There are so many financial products available to people who need to borrow money, it can be difficult to decide what one would be best for you.
You will, obviously, first look at the interest that will be paid and try to get the cheapest that is available to you. Doorstep loans will typically have an APR from 200% to 400% so whilst they may not be the cheapest option available there certainly are other advantages.
When you decide to take out a loan, you will (hopefully) be in a position to pay it back; you will work out your finances and work out the repayments. But what happens if those circumstances change part way through the loan agreement? If you suddenly find that your income has been reduced and you can no longer afford to make repayments what will happen? With a Doorstep Loan there are no additional charges that are added if you miss repayments.
Mr Smith has a loan of £400 with £180 interest and pays back £20 a week, the loan is over 29 weeks. Mr Smith has made 15 weeks payments bringing his balance down to £280. He then finds out that his hours at work have been cut and his income reduced meaning he can no longer afford £20 a week. He speaks to the Doorstep Loan company and agrees to pay £10 a week instead. This will take 28 weeks to pay the loan off meaning Mr Smith will go over the repayment period by 14 weeks, however it will cost him nothing extra, he will still have paid the £180 interest. It will affect Mr Smith’s credit rating with that particular company but will cost him no additional money.

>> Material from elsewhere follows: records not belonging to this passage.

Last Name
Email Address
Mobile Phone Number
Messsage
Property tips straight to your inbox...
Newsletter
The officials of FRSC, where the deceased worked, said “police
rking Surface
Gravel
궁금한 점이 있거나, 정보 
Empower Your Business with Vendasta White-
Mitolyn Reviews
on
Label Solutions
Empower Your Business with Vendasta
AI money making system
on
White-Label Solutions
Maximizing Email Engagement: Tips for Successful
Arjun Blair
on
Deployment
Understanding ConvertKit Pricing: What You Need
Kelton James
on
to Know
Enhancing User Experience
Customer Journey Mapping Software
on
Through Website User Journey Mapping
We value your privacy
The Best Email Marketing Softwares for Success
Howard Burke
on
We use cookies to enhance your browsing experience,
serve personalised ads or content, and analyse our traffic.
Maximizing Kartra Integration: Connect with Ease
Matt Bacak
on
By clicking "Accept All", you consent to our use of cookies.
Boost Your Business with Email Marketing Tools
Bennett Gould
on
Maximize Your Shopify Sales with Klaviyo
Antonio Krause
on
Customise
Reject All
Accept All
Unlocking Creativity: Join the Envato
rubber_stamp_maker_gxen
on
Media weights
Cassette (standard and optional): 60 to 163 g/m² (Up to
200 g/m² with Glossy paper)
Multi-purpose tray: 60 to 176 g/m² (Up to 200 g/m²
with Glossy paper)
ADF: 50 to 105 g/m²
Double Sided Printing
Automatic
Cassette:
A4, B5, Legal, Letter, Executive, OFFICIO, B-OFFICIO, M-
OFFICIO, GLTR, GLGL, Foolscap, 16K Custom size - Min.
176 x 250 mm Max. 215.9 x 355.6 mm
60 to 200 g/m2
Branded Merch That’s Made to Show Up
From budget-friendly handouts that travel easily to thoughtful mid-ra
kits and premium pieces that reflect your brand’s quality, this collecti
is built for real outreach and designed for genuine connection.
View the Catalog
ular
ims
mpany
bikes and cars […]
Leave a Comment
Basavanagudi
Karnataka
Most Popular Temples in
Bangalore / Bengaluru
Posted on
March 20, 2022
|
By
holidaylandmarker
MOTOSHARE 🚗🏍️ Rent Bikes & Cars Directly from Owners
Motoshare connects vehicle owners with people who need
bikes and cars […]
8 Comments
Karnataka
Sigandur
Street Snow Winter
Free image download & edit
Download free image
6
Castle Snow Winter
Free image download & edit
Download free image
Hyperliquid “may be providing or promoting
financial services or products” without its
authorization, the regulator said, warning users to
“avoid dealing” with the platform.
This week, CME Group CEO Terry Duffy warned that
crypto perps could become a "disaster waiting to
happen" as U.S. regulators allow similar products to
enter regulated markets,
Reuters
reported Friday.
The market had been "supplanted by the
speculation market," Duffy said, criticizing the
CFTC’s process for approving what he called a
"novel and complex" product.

As we can see from the example above, one of the main advantages of a Doorstep Loan is the peace of mind that you will never pay any additional interest if your circumstances change.
Another advantage of a Doorstep Loan is the personal touch that you get. You will have a dedicated agent that will call to collect your repayments on a regular basis. If you have anything you wish to discuss, you can speak to them, rather than having to hone a call centre and speak to a faceless voice on the phone.
Many Doorstep Loan companies will deal with people who have a poor credit rating. If you do not have a credit rating that will allow you to get a loan from the mainstream lenders such as banks or credit cards then a Doorstep Loan may well be the way forward. Many Doorstep Loan companies will still perform a credit check and may well not accept you if you have County Court Judgements but they are far more likely to accept people with poor credit than the mainstream lenders.
Doorstep Loans are a fantastic way to keep control if you have to take out a personal loan. You know you will never pay any extra additional charges, even if there are unexpected changes in your life!